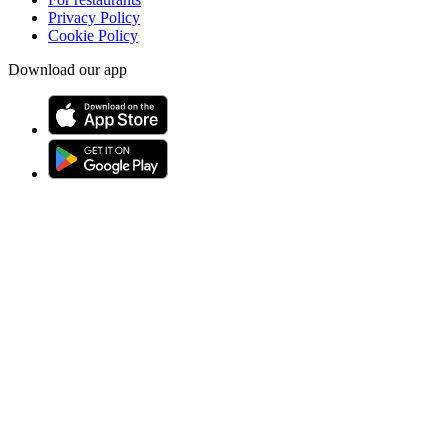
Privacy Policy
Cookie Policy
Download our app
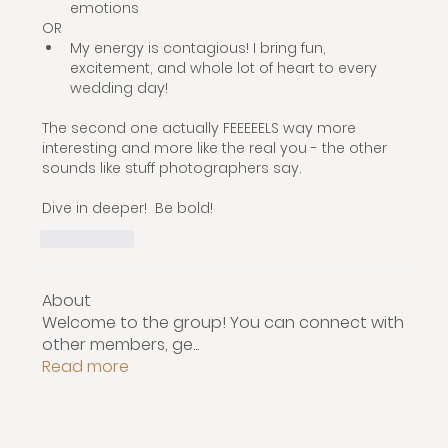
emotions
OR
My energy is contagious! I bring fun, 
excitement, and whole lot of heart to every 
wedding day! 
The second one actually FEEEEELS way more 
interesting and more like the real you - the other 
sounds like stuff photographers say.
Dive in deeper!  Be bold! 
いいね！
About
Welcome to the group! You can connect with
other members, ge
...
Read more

___

- _WHAT TO PRODUCE_:
Transcribe the records verbatim, excluding pictures.

- _COMPLETED TASK_:
Privacy Policy
Cookie Policy
Download our app
emotions
OR
My energy is contagious! I bring fun, 
excitement, and whole lot of heart to every 
wedding day! 
The second one actually FEEEEELS way more 
interesting and more like the real you - the other 
sounds like stuff photographers say.
Dive in deeper!  Be bold! 
いいね！
About
Welcome to the group! You can connect with
other members, ge
...
Read more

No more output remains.